The telomeric sequence motif was synthesized as two 42-base complementary heptameres (GGGTTA)7/(TAACCC)7 end-labelled with biotin at both 3’ and 5’ positions (M-Medical, Genenco). Conventional procedures for fluorescence in situ hybridization (FISH) of repetitive sequences (Lichter et al. 1992) were applied to metaphase preparations.

In all six species, under both high and low stringency conditions, the telomeric repeats hybridized at natural telomeres. Additional hybridization signals were observed scattered along the NORs in all three cytotypes, both at NORs located in the terminal region of chromosomes 1 in M. cephalus (1a) and along the whole short arms of chromosome pair 24 in the Liza-Chelon group (1b) or of chromosome pair 9 in O. labeo (1c).

Figure 1(a–c).

FISH with a telomeric probe on metaphase plates of (a)M. cephalus, (b) L. ramada (chosen as representative of the cytotype of the Liza-Chelon group), (c)O. labeo. In all six species the hybridization signals can be observed to the end of all chromosomes and also scattered along the NORs (arrows and selected samples in the insets); scale bar =5 μm.
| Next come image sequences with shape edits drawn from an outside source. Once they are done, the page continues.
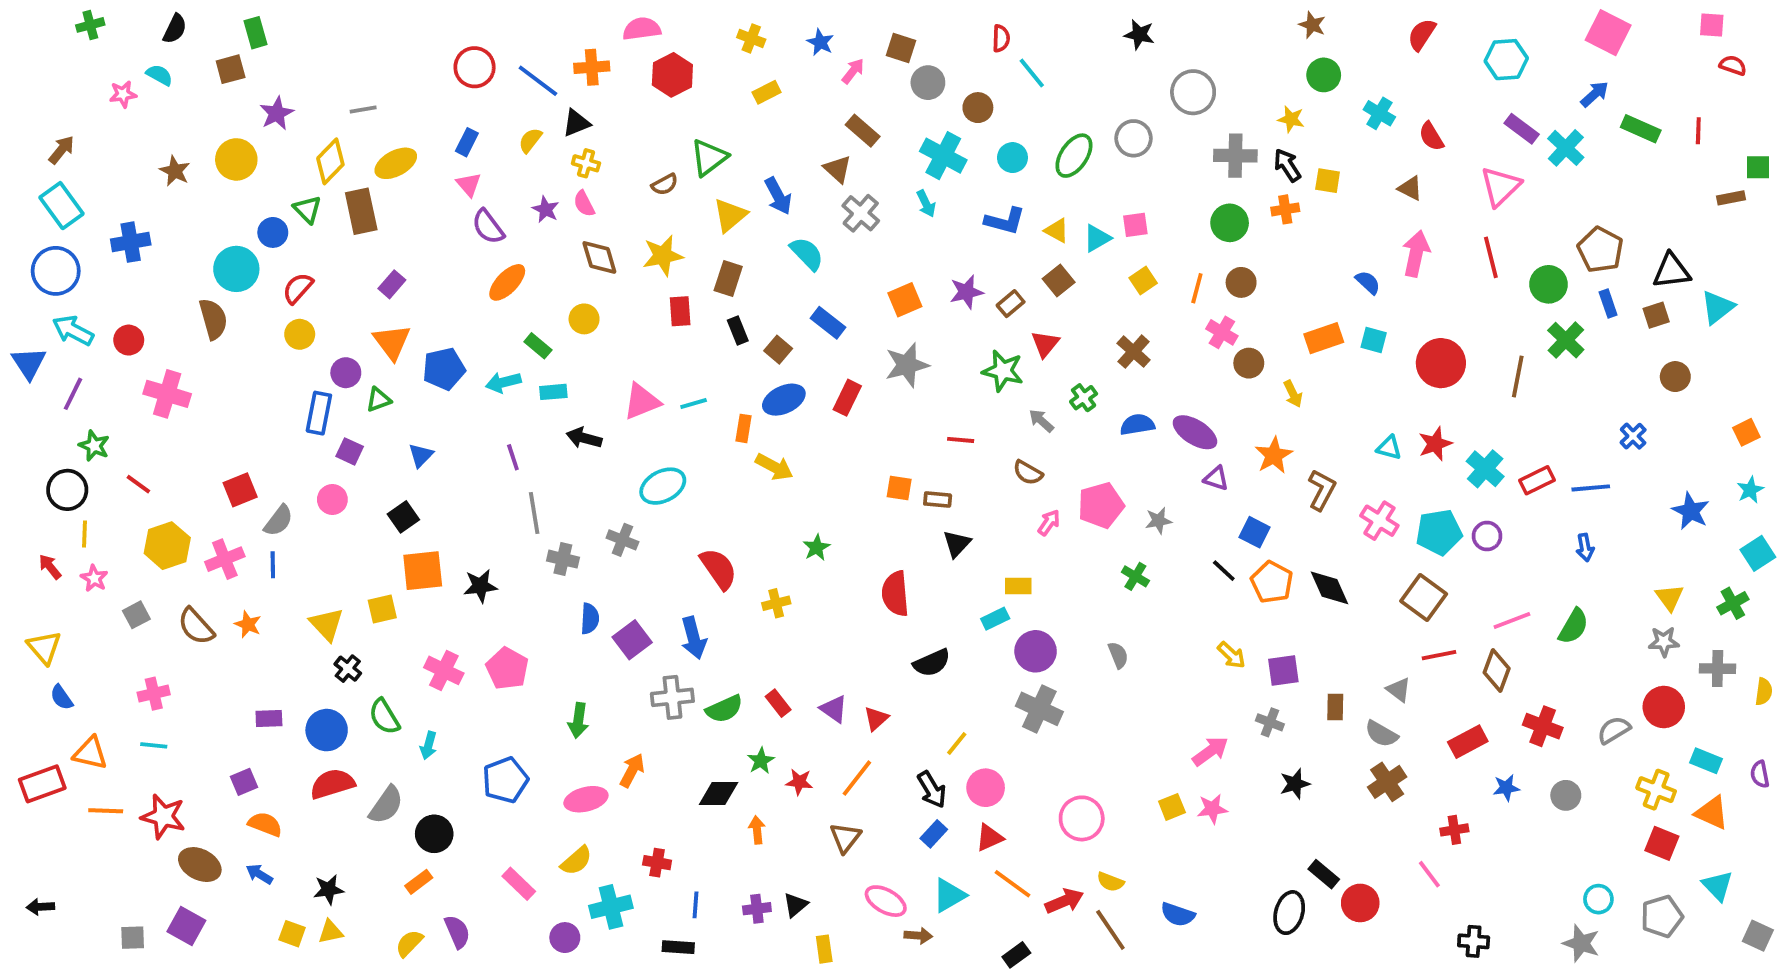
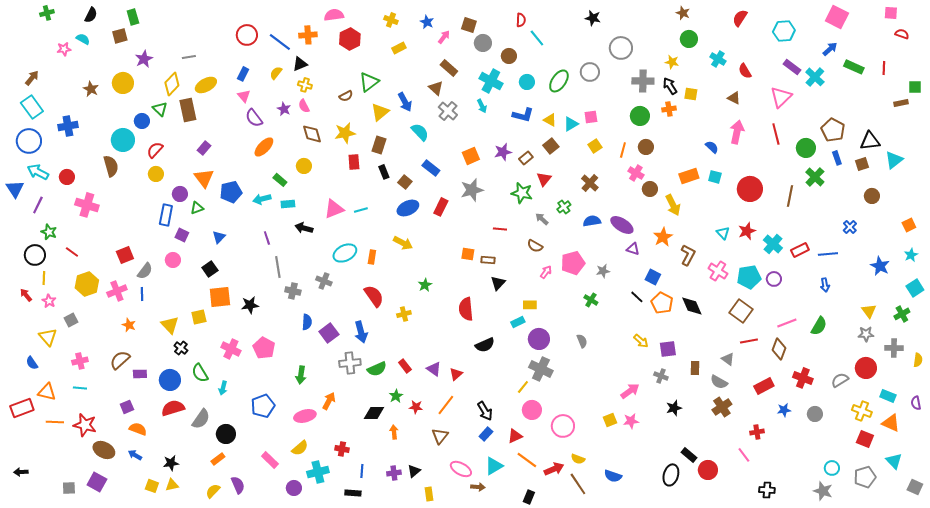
yellow arrow: (1293, 394) -> (673, 205), size x1.5
orange rectangle: (744, 428) -> (372, 257), moved
cyan triangle: (1389, 448) -> (723, 233), turned 32
brown semicircle: (196, 626) -> (120, 360), moved, turned 90
yellow triangle: (44, 647) -> (48, 337), moved
yellow line: (957, 744) -> (523, 387), moved
pink circle: (986, 788) -> (532, 410), moved
black rectangle: (1016, 955) -> (529, 497), turned -32

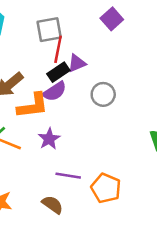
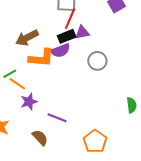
purple star: (49, 139) -> (29, 102), moved
orange pentagon: (106, 188) -> (95, 141), moved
Multiple telomeric sites have been found scattered along NORs in other fish species, such as Anguilla anguilla and A. rostrata (Salvadori et al. 1995), Oncorhynchus mykiss (Abuín et al. 1996) and Rhodeus ocellatus kurumeus (Sola et al. 2003). There is a limited number of species showing such an interspersion compared to the approximately 30 species of teleosts (Sola et al. 2003) investigated for the chromosomal localization of the telomeric repeats, a fact which supports the original hypothesis (Salvadori et al. 1995) that such a feature might be species-specific and might constitute a hot spot of recombination for NORs in respective taxa. Similarly, the abundance of these sites within NORs might have constituted the basis of the hypothesized translocation events in the Mediterranean mullets (Gornung et al. 2001).


This work was supported by research grants from MURST to L. Sola.